Extracted data entries:
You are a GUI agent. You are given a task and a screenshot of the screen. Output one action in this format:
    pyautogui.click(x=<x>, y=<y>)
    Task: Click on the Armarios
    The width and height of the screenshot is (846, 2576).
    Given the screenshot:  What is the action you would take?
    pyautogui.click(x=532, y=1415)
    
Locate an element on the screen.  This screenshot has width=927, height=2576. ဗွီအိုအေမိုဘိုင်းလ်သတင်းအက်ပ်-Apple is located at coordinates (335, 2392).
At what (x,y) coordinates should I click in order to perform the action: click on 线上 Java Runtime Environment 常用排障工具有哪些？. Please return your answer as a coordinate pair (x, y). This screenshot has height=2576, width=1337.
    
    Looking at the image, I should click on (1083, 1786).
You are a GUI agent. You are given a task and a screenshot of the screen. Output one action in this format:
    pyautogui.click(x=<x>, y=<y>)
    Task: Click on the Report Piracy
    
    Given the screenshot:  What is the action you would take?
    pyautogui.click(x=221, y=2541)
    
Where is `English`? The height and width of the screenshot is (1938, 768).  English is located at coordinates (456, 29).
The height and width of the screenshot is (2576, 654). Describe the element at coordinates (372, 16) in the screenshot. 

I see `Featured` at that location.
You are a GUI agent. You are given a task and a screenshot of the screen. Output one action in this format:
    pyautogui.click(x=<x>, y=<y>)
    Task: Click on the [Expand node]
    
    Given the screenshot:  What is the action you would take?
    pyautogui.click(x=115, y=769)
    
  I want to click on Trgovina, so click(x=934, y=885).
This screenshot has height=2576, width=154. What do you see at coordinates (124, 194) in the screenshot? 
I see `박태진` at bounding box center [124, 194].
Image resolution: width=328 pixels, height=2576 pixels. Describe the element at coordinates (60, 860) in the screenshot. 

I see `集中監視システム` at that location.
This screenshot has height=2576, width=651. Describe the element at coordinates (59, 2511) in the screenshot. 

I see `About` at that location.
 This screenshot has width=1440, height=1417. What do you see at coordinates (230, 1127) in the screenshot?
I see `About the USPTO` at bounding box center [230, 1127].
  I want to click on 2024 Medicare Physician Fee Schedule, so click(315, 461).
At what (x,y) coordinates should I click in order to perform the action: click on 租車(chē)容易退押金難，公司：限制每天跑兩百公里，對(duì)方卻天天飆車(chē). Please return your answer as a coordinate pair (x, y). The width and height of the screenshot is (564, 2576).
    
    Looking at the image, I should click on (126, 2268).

== YOUR ASSIGNMENT ==
The entries are to be transcribed exactly, each line in full.

== OUTPUT FOR THIS TASK ==
You are a GUI agent. You are given a task and a screenshot of the screen. Output one action in this format:
    pyautogui.click(x=<x>, y=<y>)
    Task: Click on the Armarios
    The width and height of the screenshot is (846, 2576).
    Given the screenshot:  What is the action you would take?
    pyautogui.click(x=532, y=1415)
    
Locate an element on the screen.  This screenshot has width=927, height=2576. ဗွီအိုအေမိုဘိုင်းလ်သတင်းအက်ပ်-Apple is located at coordinates (335, 2392).
At what (x,y) coordinates should I click in order to perform the action: click on 线上 Java Runtime Environment 常用排障工具有哪些？. Please return your answer as a coordinate pair (x, y). This screenshot has height=2576, width=1337.
    
    Looking at the image, I should click on (1083, 1786).
You are a GUI agent. You are given a task and a screenshot of the screen. Output one action in this format:
    pyautogui.click(x=<x>, y=<y>)
    Task: Click on the Report Piracy
    
    Given the screenshot:  What is the action you would take?
    pyautogui.click(x=221, y=2541)
    
Where is `English`? The height and width of the screenshot is (1938, 768).  English is located at coordinates (456, 29).
The height and width of the screenshot is (2576, 654). Describe the element at coordinates (372, 16) in the screenshot. 

I see `Featured` at that location.
You are a GUI agent. You are given a task and a screenshot of the screen. Output one action in this format:
    pyautogui.click(x=<x>, y=<y>)
    Task: Click on the [Expand node]
    
    Given the screenshot:  What is the action you would take?
    pyautogui.click(x=115, y=769)
    
  I want to click on Trgovina, so click(x=934, y=885).
This screenshot has height=2576, width=154. What do you see at coordinates (124, 194) in the screenshot? 
I see `박태진` at bounding box center [124, 194].
Image resolution: width=328 pixels, height=2576 pixels. Describe the element at coordinates (60, 860) in the screenshot. 

I see `集中監視システム` at that location.
This screenshot has height=2576, width=651. Describe the element at coordinates (59, 2511) in the screenshot. 

I see `About` at that location.
 This screenshot has width=1440, height=1417. What do you see at coordinates (230, 1127) in the screenshot?
I see `About the USPTO` at bounding box center [230, 1127].
  I want to click on 2024 Medicare Physician Fee Schedule, so click(315, 461).
At what (x,y) coordinates should I click in order to perform the action: click on 租車(chē)容易退押金難，公司：限制每天跑兩百公里，對(duì)方卻天天飆車(chē). Please return your answer as a coordinate pair (x, y). The width and height of the screenshot is (564, 2576).
    
    Looking at the image, I should click on (126, 2268).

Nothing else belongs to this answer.